Une femme, un jour, manquant de sel, envoya son fils en chercher auprès de leurs voisins. L'enfant frappa à une première porte. Toutefois, quand il fit part de l'objet de sa visite, aussitôt, on lui montra un pot vide, symbole de leur infortune commune.
Loin de se décourager, le jeune garçon frappa à une deuxième porte. On le reçut avec amabilité mais, à sa demande, on lui rétorqua que le sel se faisait de plus en plus rare.
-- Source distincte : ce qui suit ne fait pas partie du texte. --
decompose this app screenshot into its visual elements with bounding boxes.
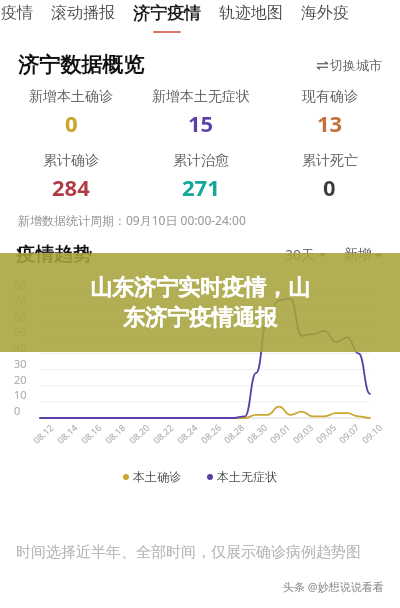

Pour preuve, eux même n'en possédait plus que quelques traces au fond d'une écuelle.
L'enfant fit le tour du village, n'essuyant que des refus, même de la part de personnes bien approvisionnées, et finit par rentrer bredouille de son expédition. Il fit part à sa mère de ses déboires successifs, sans éprouver, toutefois, la moindre amertume. Cependant, demeuraient en lui deux interrogations qu'il transmis à sa mère :
- Le sel est-il si rare pour que tous en possèdent si peu, voire pas du tout ? Et ceux qui en ont, pourquoi ont-ils tant de mal à en donner ?
La mère écouta attentivement son fils mais garda le silence. Le lendemain matin, dès l'aube, réveillant son enfant, elle le pressa de s'habiller, de prendre un petit baluchon car ils allaient entreprendre un long voyage. Effectivement, ils marchèrent pendant un temps infini, escaladant des montagnes hostiles, traversant des plaines désertiques. Et un jour, elle fut là, la mer immense. Pour la première fois de sa vie, l'enfant découvrit un horizon vaste et illimité mais il eut peu de loisir pour s'extasier. Sa mère lui indiqua au loin des marais salants où des monceaux de sel séchaient au soleil.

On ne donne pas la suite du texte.